| Entries provided |
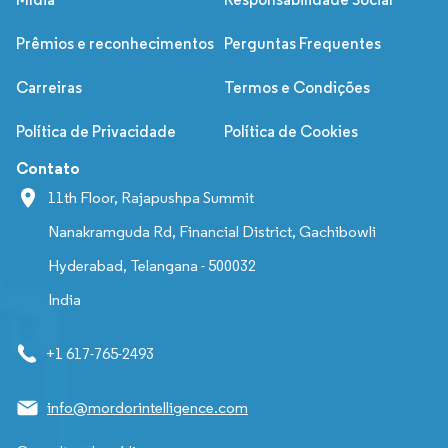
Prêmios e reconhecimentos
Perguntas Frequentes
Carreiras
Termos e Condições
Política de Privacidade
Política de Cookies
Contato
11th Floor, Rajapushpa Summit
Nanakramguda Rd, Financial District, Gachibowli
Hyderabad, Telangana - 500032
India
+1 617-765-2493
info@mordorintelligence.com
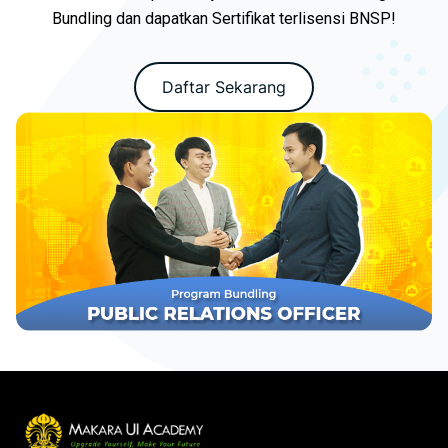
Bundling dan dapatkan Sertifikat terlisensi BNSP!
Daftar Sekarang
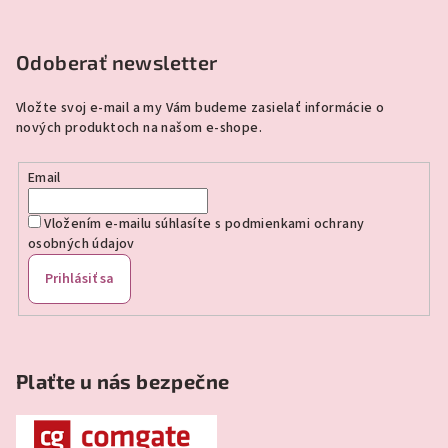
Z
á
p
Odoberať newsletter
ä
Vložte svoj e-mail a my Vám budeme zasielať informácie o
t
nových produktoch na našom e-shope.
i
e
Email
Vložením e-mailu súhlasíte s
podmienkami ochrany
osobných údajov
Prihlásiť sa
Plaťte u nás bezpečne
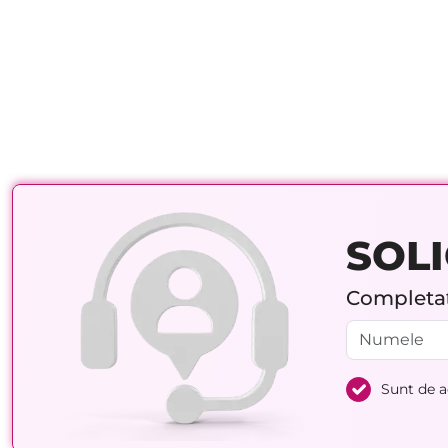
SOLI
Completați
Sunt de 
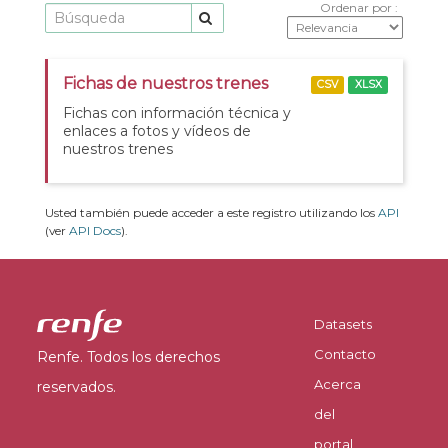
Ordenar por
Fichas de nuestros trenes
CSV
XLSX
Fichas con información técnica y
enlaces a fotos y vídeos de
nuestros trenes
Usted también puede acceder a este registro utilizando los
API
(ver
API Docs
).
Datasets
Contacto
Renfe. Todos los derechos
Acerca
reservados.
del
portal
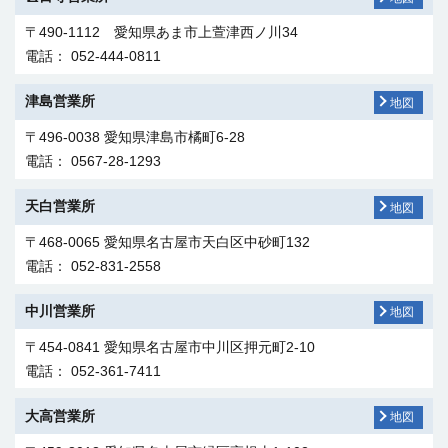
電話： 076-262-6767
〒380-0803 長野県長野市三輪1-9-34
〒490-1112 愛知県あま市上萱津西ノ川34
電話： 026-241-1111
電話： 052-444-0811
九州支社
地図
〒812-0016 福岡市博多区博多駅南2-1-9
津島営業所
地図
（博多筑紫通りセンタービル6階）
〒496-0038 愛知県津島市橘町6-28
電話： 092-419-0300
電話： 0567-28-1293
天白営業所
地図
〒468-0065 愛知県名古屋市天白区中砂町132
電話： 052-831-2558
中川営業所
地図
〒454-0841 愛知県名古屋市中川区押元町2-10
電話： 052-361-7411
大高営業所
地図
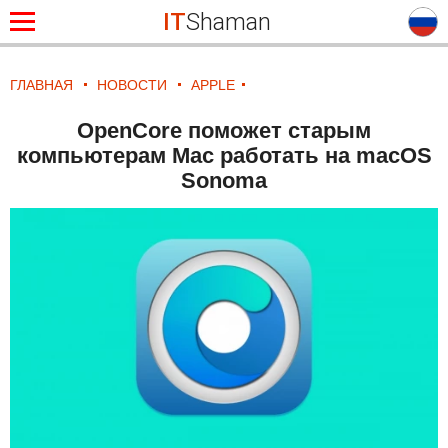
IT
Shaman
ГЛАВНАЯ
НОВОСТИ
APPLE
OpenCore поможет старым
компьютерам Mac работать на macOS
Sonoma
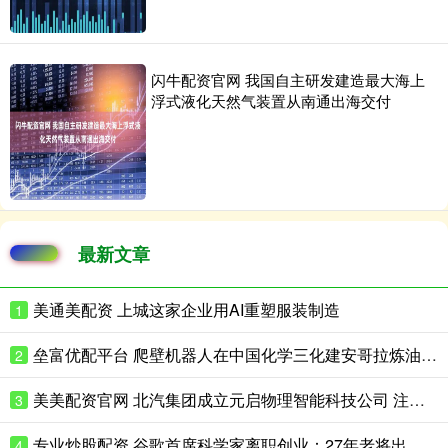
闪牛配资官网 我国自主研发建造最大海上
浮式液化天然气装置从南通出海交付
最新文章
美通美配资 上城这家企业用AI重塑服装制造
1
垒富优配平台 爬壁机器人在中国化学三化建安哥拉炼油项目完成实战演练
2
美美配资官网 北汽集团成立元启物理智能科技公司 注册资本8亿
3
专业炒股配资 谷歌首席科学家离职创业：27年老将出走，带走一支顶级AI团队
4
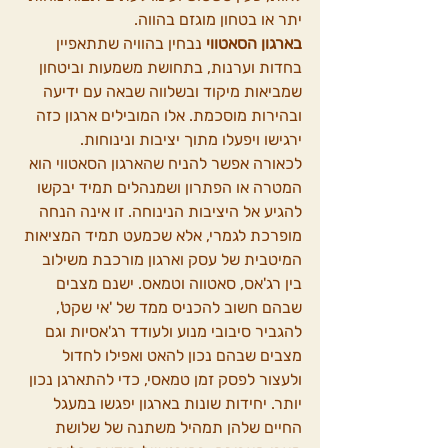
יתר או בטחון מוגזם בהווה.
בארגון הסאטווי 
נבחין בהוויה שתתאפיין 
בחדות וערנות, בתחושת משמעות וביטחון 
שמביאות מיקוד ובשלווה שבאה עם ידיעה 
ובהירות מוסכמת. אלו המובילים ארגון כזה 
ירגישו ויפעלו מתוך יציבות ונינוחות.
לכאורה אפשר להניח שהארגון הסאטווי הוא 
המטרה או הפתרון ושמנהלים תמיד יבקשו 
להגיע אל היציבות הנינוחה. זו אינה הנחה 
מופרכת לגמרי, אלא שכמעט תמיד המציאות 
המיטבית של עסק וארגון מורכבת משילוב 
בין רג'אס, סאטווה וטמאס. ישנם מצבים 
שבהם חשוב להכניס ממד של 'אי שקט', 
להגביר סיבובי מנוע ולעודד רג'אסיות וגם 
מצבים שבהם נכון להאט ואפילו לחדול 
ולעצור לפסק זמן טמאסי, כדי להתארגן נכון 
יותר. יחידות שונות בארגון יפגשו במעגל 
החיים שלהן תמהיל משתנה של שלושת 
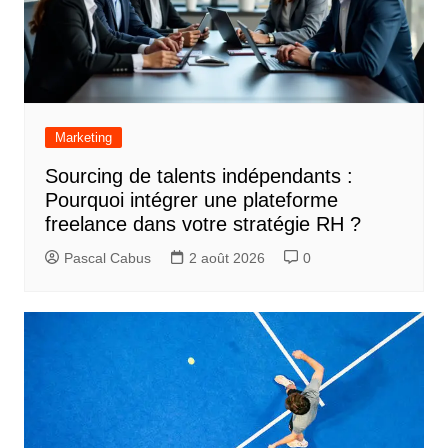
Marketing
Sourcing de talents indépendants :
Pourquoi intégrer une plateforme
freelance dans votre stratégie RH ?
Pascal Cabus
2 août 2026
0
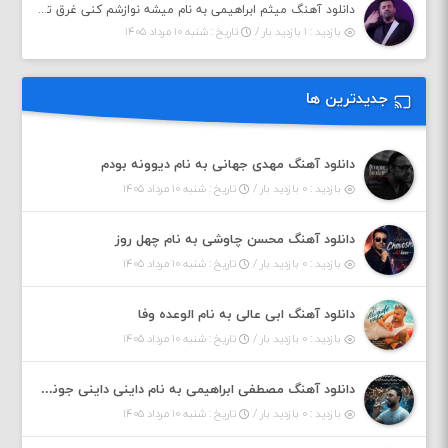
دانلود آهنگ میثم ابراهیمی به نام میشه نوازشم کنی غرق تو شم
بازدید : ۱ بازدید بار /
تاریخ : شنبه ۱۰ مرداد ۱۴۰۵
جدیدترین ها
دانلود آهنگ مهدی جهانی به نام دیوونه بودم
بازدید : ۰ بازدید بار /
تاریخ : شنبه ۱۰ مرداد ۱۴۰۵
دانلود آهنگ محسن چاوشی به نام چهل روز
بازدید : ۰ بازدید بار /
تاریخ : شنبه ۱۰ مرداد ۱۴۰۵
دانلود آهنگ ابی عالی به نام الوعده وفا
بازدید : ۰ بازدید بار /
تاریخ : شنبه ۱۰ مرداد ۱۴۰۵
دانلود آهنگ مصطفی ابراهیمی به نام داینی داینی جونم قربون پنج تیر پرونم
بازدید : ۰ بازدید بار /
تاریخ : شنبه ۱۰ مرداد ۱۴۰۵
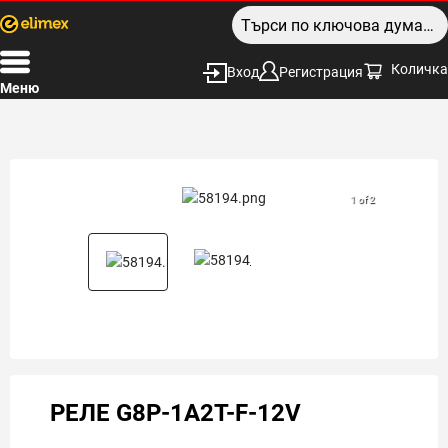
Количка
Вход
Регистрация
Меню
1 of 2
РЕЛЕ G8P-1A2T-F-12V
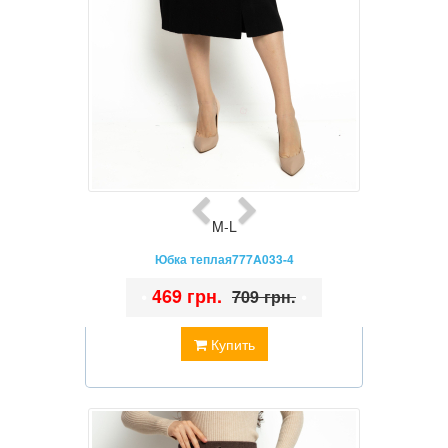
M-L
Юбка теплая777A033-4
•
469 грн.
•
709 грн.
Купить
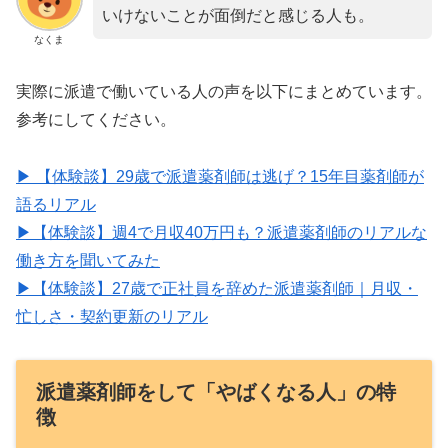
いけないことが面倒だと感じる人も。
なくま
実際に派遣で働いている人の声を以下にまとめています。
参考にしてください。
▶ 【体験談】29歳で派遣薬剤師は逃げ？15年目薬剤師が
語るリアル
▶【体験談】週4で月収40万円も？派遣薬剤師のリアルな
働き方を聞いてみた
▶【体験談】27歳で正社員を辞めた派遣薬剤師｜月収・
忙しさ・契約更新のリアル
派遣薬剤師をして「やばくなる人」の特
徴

| Problem description |
Show every line from the entries that includes the word "دانلود".

| Written response |
دانلود آهنگ میثم ابراهیمی به نام میشه نوازشم کنی غرق تو شم
دانلود آهنگ مهدی جهانی به نام دیوونه بودم
دانلود آهنگ محسن چاوشی به نام چهل روز
دانلود آهنگ ابی عالی به نام الوعده وفا
دانلود آهنگ مصطفی ابراهیمی به نام داینی داینی جونم قربون پنج تیر پرونم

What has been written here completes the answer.